Task to carry out
Reproduce the full listing as it stands. Images do not belong in the copy.

Information given below:

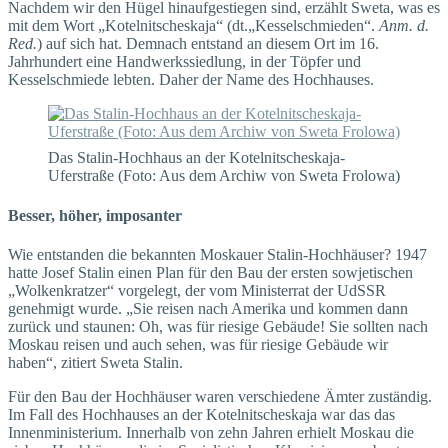
Nachdem wir den Hügel hinaufgestiegen sind, erzählt Sweta, was es
mit dem Wort „Kotelnitscheskaja“ (dt.„Kesselschmieden“.
Anm. d.
Red.
) auf sich hat. Demnach entstand an diesem Ort im 16.
Jahrhundert eine Handwerkssiedlung, in der Töpfer und
Kesselschmiede lebten. Daher der Name des Hochhauses.
Das Stalin-Hochhaus an der Kotelnitscheskaja-
Uferstraße (Foto: Aus dem Archiw von Sweta Frolowa)
Besser, höher, imposanter
Wie entstanden die bekannten Moskauer Stalin-Hochhäuser? 1947
hatte Josef Stalin einen Plan für den Bau der ersten sowjetischen
„Wolkenkratzer“ vorgelegt, der vom Ministerrat der UdSSR
genehmigt wurde. „Sie reisen nach Amerika und kommen dann
zurück und staunen: Oh, was für riesige Gebäude! Sie sollten nach
Moskau reisen und auch sehen, was für riesige Gebäude wir
haben“, zitiert Sweta Stalin.
Für den Bau der Hochhäuser waren verschiedene Ämter zuständig.
Im Fall des Hochhauses an der Kotelnitscheskaja war das das
Innenministerium. Innerhalb von zehn Jahren erhielt Moskau die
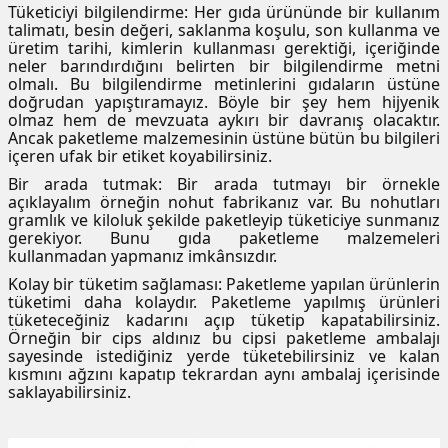
Tüketiciyi bilgilendirme: Her gıda ürününde bir kullanım
talimatı, besin değeri, saklanma koşulu, son kullanma ve
üretim tarihi, kimlerin kullanması gerektiği, içeriğinde
neler barındırdığını belirten bir bilgilendirme metni
olmalı. Bu bilgilendirme metinlerini gıdaların üstüne
doğrudan yapıştıramayız. Böyle bir şey hem hijyenik
olmaz hem de mevzuata aykırı bir davranış olacaktır.
Ancak paketleme malzemesinin üstüne bütün bu bilgileri
içeren ufak bir etiket koyabilirsiniz.
Bir arada tutmak: Bir arada tutmayı bir örnekle
açıklayalım örneğin nohut fabrikanız var. Bu nohutları
gramlık ve kiloluk şekilde paketleyip tüketiciye sunmanız
gerekiyor. Bunu gıda paketleme malzemeleri
kullanmadan yapmanız imkânsızdır.
Kolay bir tüketim sağlaması: Paketleme yapılan ürünlerin
tüketimi daha kolaydır. Paketleme yapılmış ürünleri
tüketeceğiniz kadarını açıp tüketip kapatabilirsiniz.
Örneğin bir cips aldınız bu cipsi paketleme ambalajı
sayesinde istediğiniz yerde tüketebilirsiniz ve kalan
kısmını ağzını kapatıp tekrardan aynı ambalaj içerisinde
saklayabilirsiniz.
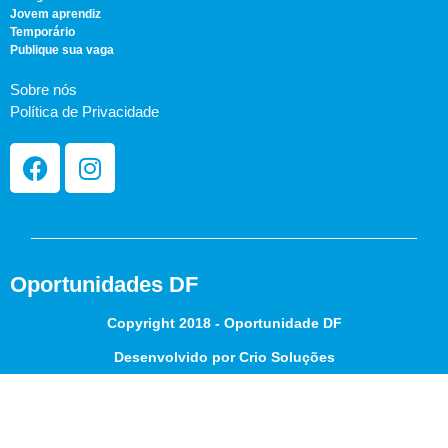
Jovem aprendiz
Temporário
Publique sua vaga
Sobre nós
Política de Privacidade
Oportunidades DF
Copyright 2018 - Oportunidade DF
Desenvolvido por Crio Soluções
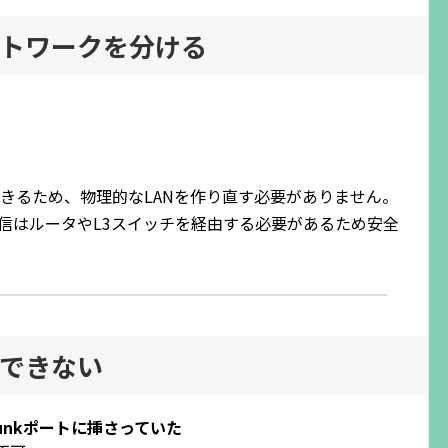
トワークを分ける
きるため、物理的なLANを作り直す必要がありません。
通信はルータやL3スイッチを経由する必要があるため安全
できない
runkポートに挿さっていた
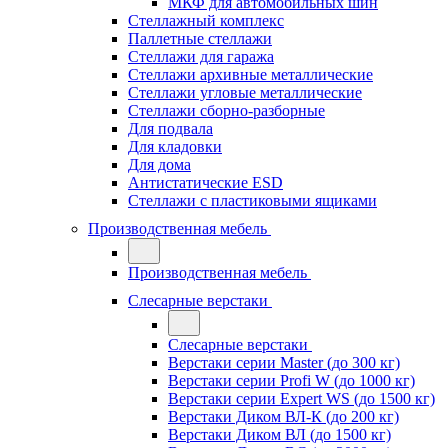
МКФ для автомобильных шин
Стеллажный комплекс
Паллетные стеллажи
Стеллажи для гаража
Стеллажи архивные металлические
Стеллажи угловые металлические
Стеллажи сборно-разборные
Для подвала
Для кладовки
Для дома
Антистатические ESD
Стеллажи с пластиковыми ящиками
Производственная мебель
Производственная мебель
Слесарные верстаки
Слесарные верстаки
Верстаки серии Master (до 300 кг)
Верстаки серии Profi W (до 1000 кг)
Верстаки серии Expert WS (до 1500 кг)
Верстаки Диком ВЛ-К (до 200 кг)
Верстаки Диком ВЛ (до 1500 кг)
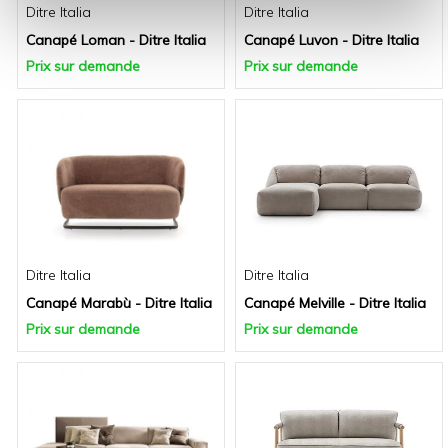
Ditre Italia
Ditre Italia
Canapé Loman - Ditre Italia
Canapé Luvon - Ditre Italia
Prix sur demande
Prix sur demande
Ditre Italia
Ditre Italia
Canapé Marabù - Ditre Italia
Canapé Melville - Ditre Italia
Prix sur demande
Prix sur demande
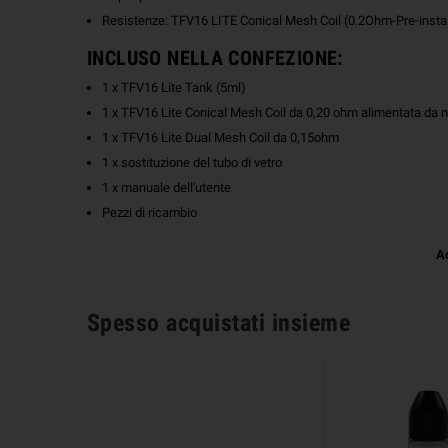
Resistenze: TFV16 LITE Conical Mesh Coil (0.2Ohm-Pre-insta
INCLUSO NELLA CONFEZIONE:
1 x TFV16 Lite Tank (5ml)
1 x TFV16 Lite Conical Mesh Coil da 0,20 ohm alimentata da 
1 x TFV16 Lite Dual Mesh Coil da 0,15ohm
1 x sostituzione del tubo di vetro
1 x manuale dell'utente
Pezzi di ricambio
A
Spesso acquistati insieme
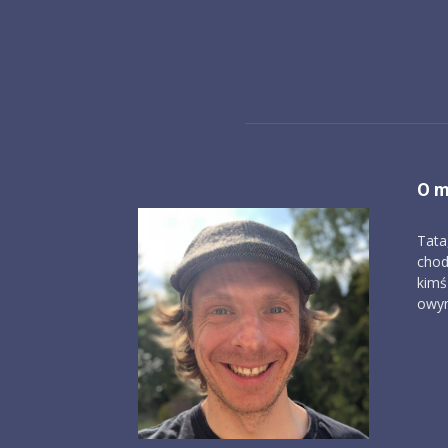
O m
Tata
chod
kimś
owym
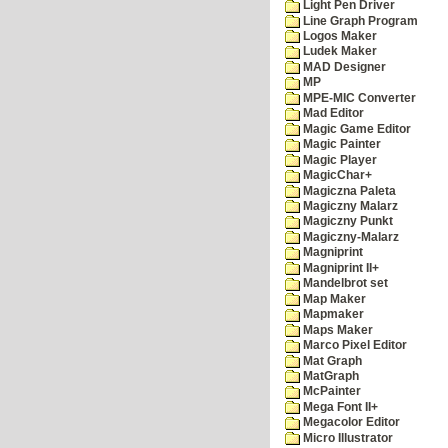
Light Pen Driver
Line Graph Program
Logos Maker
Ludek Maker
MAD Designer
MP
MPE-MIC Converter
Mad Editor
Magic Game Editor
Magic Painter
Magic Player
MagicChar+
Magiczna Paleta
Magiczny Malarz
Magiczny Punkt
Magiczny-Malarz
Magniprint
Magniprint II+
Mandelbrot set
Map Maker
Mapmaker
Maps Maker
Marco Pixel Editor
Mat Graph
MatGraph
McPainter
Mega Font II+
Megacolor Editor
Micro Illustrator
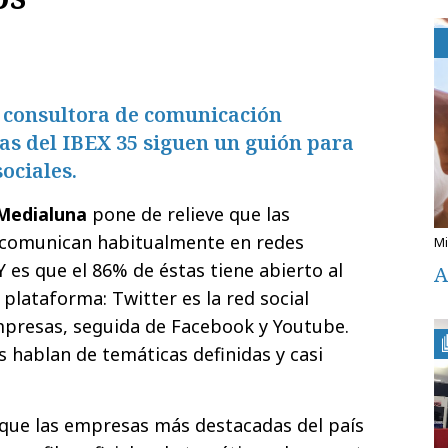
a consultora de comunicación
as del IBEX 35 siguen un guión para
ociales.
Medialuna
pone de relieve que las
comunican habitualmente en redes
Y es que el 86% de éstas tiene abierto al
A
plataforma: Twitter es la red social
mpresas, seguida de Facebook y Youtube.
 hablan de temáticas definidas y casi
 que las empresas más destacadas del país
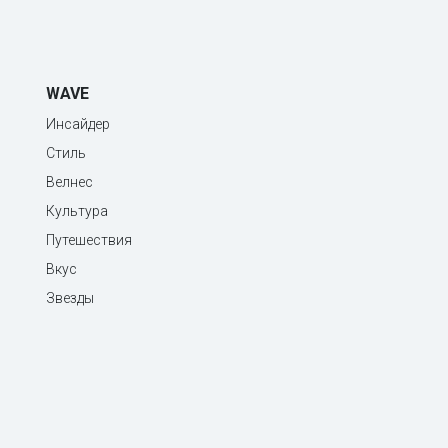
WAVE
Инсайдер
Стиль
Велнес
Культура
Путешествия
Вкус
Звезды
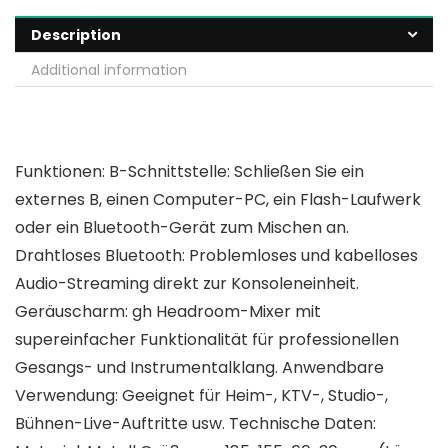
Description
Additional information
Funktionen: B-Schnittstelle: Schließen Sie ein
externes B, einen Computer-PC, ein Flash-Laufwerk
oder ein Bluetooth-Gerät zum Mischen an.
Drahtloses Bluetooth: Problemloses und kabelloses
Audio-Streaming direkt zur Konsoleneinheit.
Geräuscharm: gh Headroom-Mixer mit
supereinfacher Funktionalität für professionellen
Gesangs- und Instrumentalklang. Anwendbare
Verwendung: Geeignet für Heim-, KTV-, Studio-,
Bühnen-Live-Auftritte usw. Technische Daten:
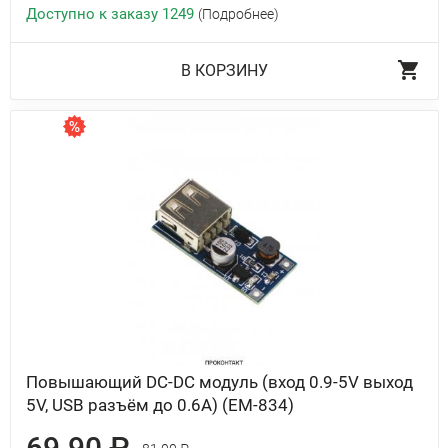
Доступно к заказу 1249
(Подробнее)
В КОРЗИНУ
Повышающий DC-DC модуль (вход 0.9-5V выход
5V, USB разъём до 0.6А) (EM-834)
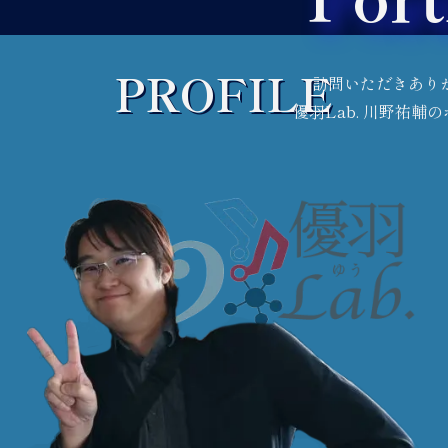
PROFILE
訪問いただきあり
優羽Lab. 川野祐輔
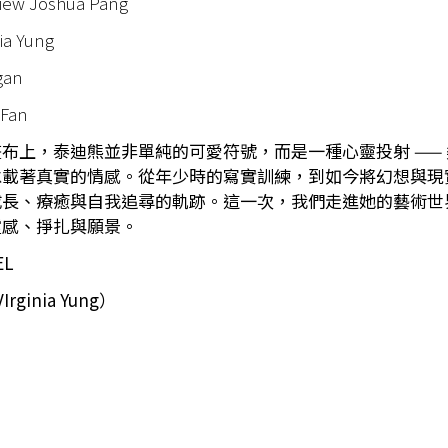
view Joshua Pang
nia Yung
gan
 Fan
畫布上，泰迪熊並非單純的可愛符號，而是一種心靈投射 ——
承載著真實的情感。從年少時的寫實訓練，到如今將幻想與現
成長、療癒與自我追尋的軌跡。這一次，我們走進她的藝術世
靈感、掙扎與願景。
EL
ginia Yung）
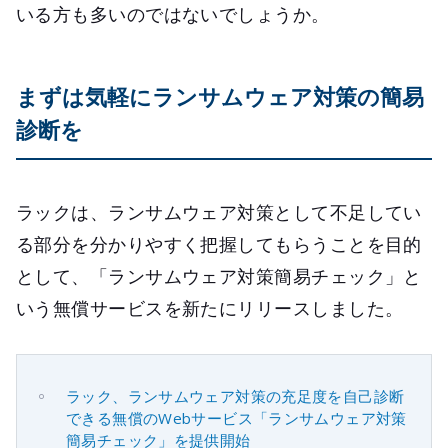
いる方も多いのではないでしょうか。
まずは気軽にランサムウェア対策の簡易
診断を
ラックは、ランサムウェア対策として不足してい
る部分を分かりやすく把握してもらうことを目的
として、「ランサムウェア対策簡易チェック」と
いう無償サービスを新たにリリースしました。
ラック、ランサムウェア対策の充足度を自己診断
できる無償のWebサービス「ランサムウェア対策
簡易チェック」を提供開始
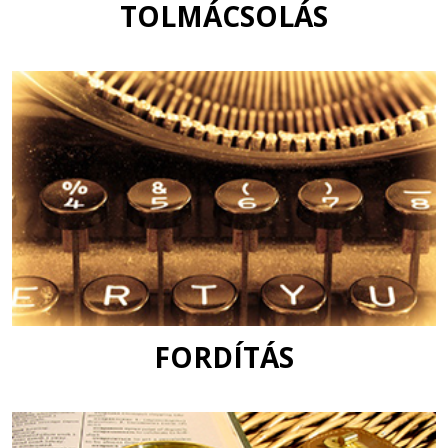
TOLMÁCSOLÁS
FORDÍTÁS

End of Information given.

Response to this exercise
Nachdem wir den Hügel hinaufgestiegen sind, erzählt Sweta, was es
mit dem Wort „Kotelnitscheskaja“ (dt.„Kesselschmieden“.
Anm. d.
Red.
) auf sich hat. Demnach entstand an diesem Ort im 16.
Jahrhundert eine Handwerkssiedlung, in der Töpfer und
Kesselschmiede lebten. Daher der Name des Hochhauses.
Das Stalin-Hochhaus an der Kotelnitscheskaja-
Uferstraße (Foto: Aus dem Archiw von Sweta Frolowa)
Besser, höher, imposanter
Wie entstanden die bekannten Moskauer Stalin-Hochhäuser? 1947
hatte Josef Stalin einen Plan für den Bau der ersten sowjetischen
„Wolkenkratzer“ vorgelegt, der vom Ministerrat der UdSSR
genehmigt wurde. „Sie reisen nach Amerika und kommen dann
zurück und staunen: Oh, was für riesige Gebäude! Sie sollten nach
Moskau reisen und auch sehen, was für riesige Gebäude wir
haben“, zitiert Sweta Stalin.
Für den Bau der Hochhäuser waren verschiedene Ämter zuständig.
Im Fall des Hochhauses an der Kotelnitscheskaja war das das
Innenministerium. Innerhalb von zehn Jahren erhielt Moskau die
Tüketiciyi bilgilendirme: Her gıda ürününde bir kullanım
talimatı, besin değeri, saklanma koşulu, son kullanma ve
üretim tarihi, kimlerin kullanması gerektiği, içeriğinde
neler barındırdığını belirten bir bilgilendirme metni
olmalı. Bu bilgilendirme metinlerini gıdaların üstüne
doğrudan yapıştıramayız. Böyle bir şey hem hijyenik
olmaz hem de mevzuata aykırı bir davranış olacaktır.
Ancak paketleme malzemesinin üstüne bütün bu bilgileri
içeren ufak bir etiket koyabilirsiniz.
Bir arada tutmak: Bir arada tutmayı bir örnekle
açıklayalım örneğin nohut fabrikanız var. Bu nohutları
gramlık ve kiloluk şekilde paketleyip tüketiciye sunmanız
gerekiyor. Bunu gıda paketleme malzemeleri
kullanmadan yapmanız imkânsızdır.
Kolay bir tüketim sağlaması: Paketleme yapılan ürünlerin
tüketimi daha kolaydır. Paketleme yapılmış ürünleri
tüketeceğiniz kadarını açıp tüketip kapatabilirsiniz.
Örneğin bir cips aldınız bu cipsi paketleme ambalajı
sayesinde istediğiniz yerde tüketebilirsiniz ve kalan
kısmını ağzını kapatıp tekrardan aynı ambalaj içerisinde
saklayabilirsiniz.
Jovem aprendiz
Temporário
Publique sua vaga
Sobre nós
Política de Privacidade
Oportunidades DF
Copyright 2018 - Oportunidade DF
Desenvolvido por Crio Soluções
トワークを分ける
きるため、物理的なLANを作り直す必要がありません。
通信はルータやL3スイッチを経由する必要があるため安全
できない
runkポートに挿さっていた
МКФ для автомобильных шин
Стеллажный комплекс
Паллетные стеллажи
Стеллажи для гаража
Стеллажи архивные металлические
Стеллажи угловые металлические
Стеллажи сборно-разборные
Для подвала
Для кладовки
Для дома
Антистатические ESD
Стеллажи с пластиковыми ящиками
Производственная мебель
Производственная мебель
Слесарные верстаки
Слесарные верстаки
Верстаки серии Master (до 300 кг)
Верстаки серии Profi W (до 1000 кг)
Верстаки серии Expert WS (до 1500 кг)
Верстаки Диком ВЛ-К (до 200 кг)
Верстаки Диком ВЛ (до 1500 кг)
Ditre Italia
Ditre Italia
Canapé Loman - Ditre Italia
Canapé Luvon - Ditre Italia
Prix sur demande
Prix sur demande
Ditre Italia
Ditre Italia
Canapé Marabù - Ditre Italia
Canapé Melville - Ditre Italia
Prix sur demande
Prix sur demande
Resistenze: TFV16 LITE Conical Mesh Coil (0.2Ohm-Pre-insta
INCLUSO NELLA CONFEZIONE:
1 x TFV16 Lite Tank (5ml)
1 x TFV16 Lite Conical Mesh Coil da 0,20 ohm alimentata da 
1 x TFV16 Lite Dual Mesh Coil da 0,15ohm
1 x sostituzione del tubo di vetro
1 x manuale dell'utente
Pezzi di ricambio
A
Spesso acquistati insieme
O m
Tata
chod
kimś
owym
Light Pen Driver
Line Graph Program
Logos Maker
Ludek Maker
MAD Designer
MP
MPE-MIC Converter
Mad Editor
Magic Game Editor
Magic Painter
Magic Player
MagicChar+
Magiczna Paleta
Magiczny Malarz
Magiczny Punkt
Magiczny-Malarz
Magniprint
Magniprint II+
Mandelbrot set
Map Maker
Mapmaker
Maps Maker
Marco Pixel Editor
Mat Graph
MatGraph
McPainter
Mega Font II+
Megacolor Editor
Micro Illustrator
a consultora de comunicación
as del IBEX 35 siguen un guión para
ociales.
Medialuna
pone de relieve que las
comunican habitualmente en redes
Y es que el 86% de éstas tiene abierto al
A
plataforma: Twitter es la red social
mpresas, seguida de Facebook y Youtube.
 hablan de temáticas definidas y casi
 que las empresas más destacadas del país
WAVE
Инсайдер
Стиль
Велнес
Культура
Путешествия
Вкус
Звезды
Description
Additional information
Funktionen: B-Schnittstelle: Schließen Sie ein
externes B, einen Computer-PC, ein Flash-Laufwerk
oder ein Bluetooth-Gerät zum Mischen an.
Drahtloses Bluetooth: Problemloses und kabelloses
Audio-Streaming direkt zur Konsoleneinheit.
Geräuscharm: gh Headroom-Mixer mit
supereinfacher Funktionalität für professionellen
Gesangs- und Instrumentalklang. Anwendbare
Verwendung: Geeignet für Heim-, KTV-, Studio-,
Bühnen-Live-Auftritte usw. Technische Daten:
Доступно к заказу 1249
(Подробнее)
В КОРЗИНУ
Повышающий DC-DC модуль (вход 0.9-5V выход
5V, USB разъём до 0.6А) (EM-834)
PROFILE
訪問いただきあり
優羽Lab. 川野祐輔
view Joshua Pang
nia Yung
gan
 Fan
畫布上，泰迪熊並非單純的可愛符號，而是一種心靈投射 ——
承載著真實的情感。從年少時的寫實訓練，到如今將幻想與現
成長、療癒與自我追尋的軌跡。這一次，我們走進她的藝術世
靈感、掙扎與願景。
EL
ginia Yung）
いる方も多いのではないでしょうか。
まずは気軽にランサムウェア対策の簡易
診断を
ラックは、ランサムウェア対策として不足してい
る部分を分かりやすく把握してもらうことを目的
として、「ランサムウェア対策簡易チェック」と
いう無償サービスを新たにリリースしました。
ラック、ランサムウェア対策の充足度を自己診断
できる無償のWebサービス「ランサムウェア対策
簡易チェック」を提供開始
TOLMÁCSOLÁS
FORDÍTÁS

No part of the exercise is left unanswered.